Will the recent positive trend continue leading up to its next earnings release, or is TCF Financial due for a pullback? Before we dive into how investors and analysts have reacted as of late, let's take a quick look at its most recent earnings report in order to get a better handle on the important drivers.

TCF Financial Q4 Earnings Top Estimates, Expenses Down

TCF Financial reported fourth-quarter 2020 adjusted earnings per share of 75 cents, beating the Zacks Consensus Estimate by 4 cents. The figure, however, decreased 16.7% from the prior-year quarter.

Disciplined cost management aided the bank’s quarterly performance. Also, the company witnessed decent loans and deposits balance. Moreover, lower provisions were on the upside. However, margin pressure and lower fee income were undermining factors.

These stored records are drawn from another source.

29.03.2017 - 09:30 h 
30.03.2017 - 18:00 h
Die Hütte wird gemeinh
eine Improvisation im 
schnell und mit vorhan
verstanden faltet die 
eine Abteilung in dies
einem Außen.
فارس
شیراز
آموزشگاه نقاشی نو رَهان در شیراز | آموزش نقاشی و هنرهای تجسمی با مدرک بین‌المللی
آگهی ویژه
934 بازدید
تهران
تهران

Including post-tax merger-related expenses and notable items, the company reported net income of $91.4 million or 58 cents compared with the $112.4 million or 72 cents recorded in the previous-year quarter.

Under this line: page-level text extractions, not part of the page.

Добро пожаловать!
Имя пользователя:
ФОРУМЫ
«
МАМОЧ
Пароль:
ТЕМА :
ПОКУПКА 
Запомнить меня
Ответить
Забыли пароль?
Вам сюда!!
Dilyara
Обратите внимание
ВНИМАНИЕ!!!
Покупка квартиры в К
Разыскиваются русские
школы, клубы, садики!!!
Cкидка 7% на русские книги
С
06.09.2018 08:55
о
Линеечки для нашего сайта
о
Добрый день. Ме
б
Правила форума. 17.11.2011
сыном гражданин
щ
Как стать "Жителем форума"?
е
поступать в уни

In 2020, the company reported net income of $212.8 million compared with the $285.5 million recorded in the prior year.

Revenues Down, Cost Declines, Loans Up

Total revenues came in at $508.6 million in the reported quarter, down 10.3% year over year. The top-line figure, however, outpaced the Zacks Consensus Estimate of $501 million.

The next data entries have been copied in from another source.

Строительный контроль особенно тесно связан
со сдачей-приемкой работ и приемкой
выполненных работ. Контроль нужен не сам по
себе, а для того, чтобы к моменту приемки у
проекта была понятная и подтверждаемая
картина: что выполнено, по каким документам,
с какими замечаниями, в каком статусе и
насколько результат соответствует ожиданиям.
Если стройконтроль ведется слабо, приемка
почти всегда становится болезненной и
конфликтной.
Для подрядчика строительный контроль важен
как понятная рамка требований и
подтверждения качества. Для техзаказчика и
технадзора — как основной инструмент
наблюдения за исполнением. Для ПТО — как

In 2020, total revenues were $2.05 billion, up 17.1% year over year.

Net interest income was down 6.7% year on year to $381.4 million during the fourth quarter. This decline mainly resulted from decreased interest, partially mitigated by a fall in total interest expense. NIM of 3.55% contracted 34 basis points (bps) year over year.

Non-interest income came in at $127.2 million, down 19.5% on a year-over-year basis. Fall in almost all components of income chiefly resulted in this decrease, partly offset by higher net gains on sales of loans and leases, and solid wealth management revenues.

TCF Financial reported non-interest expenses of $379.1 million, down 9% from the prior-year quarter. This decrease primarily reflects the lower merger-related expenses, occupancy and equipment and other expenses, partly offset by higher compensation and employee benefit expenses.

Adjusted efficiency ratio was 64.8%, up from the prior-year quarter’s 58.51%. A rise in ratio indicates fall in profitability.

As of Dec 31, 2020, total deposits decreased marginally sequentially to $38.9 billion. However, total loans and leases increased slightly to $34.5 billion during the December quarter.

Credit Quality: A Mixed Bag

Credit quality for TCF Financial reflected mixed credit metrics. Total non-performing assets more than doubled to $710.5 million on a year-over-year basis.

Provisions for credit losses were $11.8 million, down 17.9% on a year-over-year basis to 0.14%. Non-performing assets as a percentage of total loans and leases and other real estate owned came in at 2.06%, up 147 bps.

Robust Capital Position

TCF Financial’s capital ratios remained strong. As of Dec 31, 2020, Common equity Tier 1 capital ratio was 11.45% compared with 10.99% as of Dec 31, 2019. Total risk-based capital ratio was 14.03% compared with 12.70% as of Dec 31, 2019. Tier 1 leverage capital ratio was 9.34%, down from 9.49% as of Dec 31, 2019.

How Have Estimates Been Moving Since Then?

In the past month, investors have witnessed an upward trend in estimates revision. The consensus estimate has shifted 7.98% due to these changes.

VGM Scores

Currently, TCF Financial has a poor Growth Score of F, a grade with the same score on the momentum front. Charting a somewhat similar path, the stock was allocated a grade of D on the value side, putting it in the bottom 40% for this investment strategy.

Overall, the stock has an aggregate VGM Score of F. If you aren't focused on one strategy, this score is the one you should be interested in.

Outlook

Estimates have been broadly trending upward for the stock, and the magnitude of these revisions looks promising. It comes with little surprise TCF Financial has a Zacks Rank #2 (Buy). We expect an above average return from the stock in the next few months.